Il monte di Sant'Antonio,

un patrimonio da salvaguardare

Il monte di Sant' Antonio o "Monte delle Code" come è indicato in antichi documenti o vecchie cartine della zona - è un rilievo di origine vulcanica che supera di poco gli 800m sul livello del mare. Gran parte della sua superficie ricade nel territorio di Macomer, alcune centinaia di ettari appartengono ai distretti di Borore e di Sindia. L'intera area è caratterizzata da una delle concentrazioni più forti di nuraghi e di siti archeologici: tra questi, la regione di "Tamuli", nuraghe Ascusa e nuraghe "Sa Pattada" hanno rilevanza regionale. La copertura arborea del monte è caratterizzata dalla roverella , dall' agrifoglio e dall' alloro, ma non mancano esemplari di leccio e di Celtis Australis , pianta dai più conosciuta sotto il nome sardo di "surzaga". La ricca vegetazione ospita una fauna altrettanto numerosa costituita da piccoli roditori, conigli selvatici e dalla più rara lepre sarda (leppere) e dal cinghiale (porcrabu), dalla volpe (mazzone) dalla donnola (naemele) e dalla martora (assile).
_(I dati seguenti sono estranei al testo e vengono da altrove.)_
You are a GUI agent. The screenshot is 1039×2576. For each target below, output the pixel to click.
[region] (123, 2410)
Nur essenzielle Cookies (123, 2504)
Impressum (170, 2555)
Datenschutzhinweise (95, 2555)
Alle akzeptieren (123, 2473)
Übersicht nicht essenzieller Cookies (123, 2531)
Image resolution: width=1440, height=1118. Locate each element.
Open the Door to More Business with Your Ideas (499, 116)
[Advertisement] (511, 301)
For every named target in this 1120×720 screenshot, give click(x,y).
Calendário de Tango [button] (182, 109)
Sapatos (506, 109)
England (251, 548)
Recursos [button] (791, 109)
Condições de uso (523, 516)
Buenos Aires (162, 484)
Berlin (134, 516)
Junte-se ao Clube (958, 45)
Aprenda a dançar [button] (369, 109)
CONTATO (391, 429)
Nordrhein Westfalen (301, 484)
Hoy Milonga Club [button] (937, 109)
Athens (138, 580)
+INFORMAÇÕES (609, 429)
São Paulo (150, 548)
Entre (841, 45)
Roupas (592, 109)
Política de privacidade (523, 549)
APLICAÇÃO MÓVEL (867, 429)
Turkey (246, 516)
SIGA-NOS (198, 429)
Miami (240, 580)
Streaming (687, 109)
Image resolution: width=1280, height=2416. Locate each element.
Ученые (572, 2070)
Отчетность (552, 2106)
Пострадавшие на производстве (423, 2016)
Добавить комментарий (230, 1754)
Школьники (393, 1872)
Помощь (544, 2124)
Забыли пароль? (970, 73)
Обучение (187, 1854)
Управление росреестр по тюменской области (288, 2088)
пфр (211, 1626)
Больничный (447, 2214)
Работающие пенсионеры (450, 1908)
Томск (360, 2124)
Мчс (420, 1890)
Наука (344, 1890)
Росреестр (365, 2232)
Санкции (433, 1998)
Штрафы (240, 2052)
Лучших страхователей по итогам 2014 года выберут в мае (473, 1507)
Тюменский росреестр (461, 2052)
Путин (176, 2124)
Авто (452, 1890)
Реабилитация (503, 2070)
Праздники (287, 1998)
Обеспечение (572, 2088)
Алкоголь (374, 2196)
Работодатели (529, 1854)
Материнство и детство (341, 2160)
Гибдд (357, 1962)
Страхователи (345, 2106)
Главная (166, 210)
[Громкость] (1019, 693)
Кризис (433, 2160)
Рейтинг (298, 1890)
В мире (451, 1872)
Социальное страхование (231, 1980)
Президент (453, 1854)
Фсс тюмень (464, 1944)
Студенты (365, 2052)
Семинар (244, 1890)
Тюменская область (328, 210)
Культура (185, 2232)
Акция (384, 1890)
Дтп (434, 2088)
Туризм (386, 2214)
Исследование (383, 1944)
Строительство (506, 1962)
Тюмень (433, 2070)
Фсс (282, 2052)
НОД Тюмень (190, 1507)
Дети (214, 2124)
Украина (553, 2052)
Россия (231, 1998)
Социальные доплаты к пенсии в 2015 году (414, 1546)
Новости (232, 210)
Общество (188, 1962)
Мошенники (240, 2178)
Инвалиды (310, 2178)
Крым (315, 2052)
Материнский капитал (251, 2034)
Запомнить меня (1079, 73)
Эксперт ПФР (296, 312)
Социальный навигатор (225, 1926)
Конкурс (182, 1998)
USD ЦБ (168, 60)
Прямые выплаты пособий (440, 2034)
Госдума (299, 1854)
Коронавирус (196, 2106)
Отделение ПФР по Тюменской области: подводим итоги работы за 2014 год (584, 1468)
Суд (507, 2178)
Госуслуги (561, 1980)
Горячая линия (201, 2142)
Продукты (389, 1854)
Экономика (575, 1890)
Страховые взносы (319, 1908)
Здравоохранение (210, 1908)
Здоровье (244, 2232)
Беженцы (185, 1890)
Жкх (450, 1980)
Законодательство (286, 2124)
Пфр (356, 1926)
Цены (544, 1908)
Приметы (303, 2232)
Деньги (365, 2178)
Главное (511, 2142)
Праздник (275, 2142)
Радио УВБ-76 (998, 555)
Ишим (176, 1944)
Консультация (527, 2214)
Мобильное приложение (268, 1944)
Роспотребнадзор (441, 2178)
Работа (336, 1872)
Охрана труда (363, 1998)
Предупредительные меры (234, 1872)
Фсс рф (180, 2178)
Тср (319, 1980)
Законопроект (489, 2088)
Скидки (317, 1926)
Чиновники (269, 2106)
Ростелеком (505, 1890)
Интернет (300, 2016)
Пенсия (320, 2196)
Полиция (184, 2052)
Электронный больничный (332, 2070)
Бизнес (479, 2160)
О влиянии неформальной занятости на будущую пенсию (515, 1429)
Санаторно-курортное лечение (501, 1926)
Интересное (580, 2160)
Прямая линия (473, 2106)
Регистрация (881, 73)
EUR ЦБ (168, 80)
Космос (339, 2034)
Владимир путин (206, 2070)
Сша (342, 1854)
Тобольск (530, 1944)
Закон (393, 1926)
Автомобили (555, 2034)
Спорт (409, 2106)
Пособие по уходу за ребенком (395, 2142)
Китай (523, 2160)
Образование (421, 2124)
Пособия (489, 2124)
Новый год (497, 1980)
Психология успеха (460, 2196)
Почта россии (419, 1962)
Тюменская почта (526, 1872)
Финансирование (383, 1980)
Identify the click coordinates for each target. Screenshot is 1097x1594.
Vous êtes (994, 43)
Tra i rettili, la tartaruga ed il biacco (colora pudzonarza) sono abbastanza comuni.

Tra la vegetazione del bosco e nelle radure incontriamo la ghiandaia (piga) e l'upupa (pubusa), la capinera (filumena), il pettirosso, il gruccione (abiolu) e la cinciallegra (pisigulu). Alla sommità del monte si gode di una magnifica vista panoramica verso il Gennargentu il Montiferru e la Planargia. Proprio in questa parte più alta si trova la chiesetta campestre dedicata al culto di Sant' Antonio da Padova. Seconda la tradizione popolare la costruzione della chiesetta risale alla metà del 1800 circa. La realizzazione dell'opera viene attribuita ad un ricco proprietario di Macomer: Don Salvatore Antonio Pinna. La costruzione della chiesetta sarebbe dovuta ad un atto di fede da parte di Don Salvatore e la tradizione popolare, arricchitasi con gli anni di particolari più o meno leggendari narra che sia stato un giovane pastore di nome "Bainzu", in seguito ad una visione, a convincere il "Conte " a costruire il santuario sulla sommità del monte. Attorno alla chiesetta furono realizzati anche i " muristenes": causate da pietra e fango costruite allo scopo di ospitare i fedeli che, in occasione della festa, si recavano in pellegrinaggio al monte. Attualmente non è rimasta traccia di queste costruzioni. Testimonianza di quel periodo rimane però nelle poesie di Melchiorre Murenu che, mentre dedicò dei componimenti in onore di San Pantaleo e "Gosos" a "Santa Rughe", "Nostra Segnora de su Soccursu" "Santu Pancraziu" e a "Santu Giuanne de Deus", non ha lasciato traccia tra le più popolari composizioni di accenni a Sant' Antonio da Padova. Melchiorre ci dà una pungente descrizione dell'atmosfera di quel periodo che vide accrescersi enormemente il potere, la ricchezza e l'arroganza dei pochi proprietari che poterono sfruttare i vantaggi dell' editto. Il culto di Sant' Antonio da Padova sarebbe dunque a Macomer relativamente recente; ciò nonostante è ormai profondamente radicato nell'animo della popolazione e forte è la devozione che spinge ogni anno migliaia di fedeli ad accorrere al santuario del monte.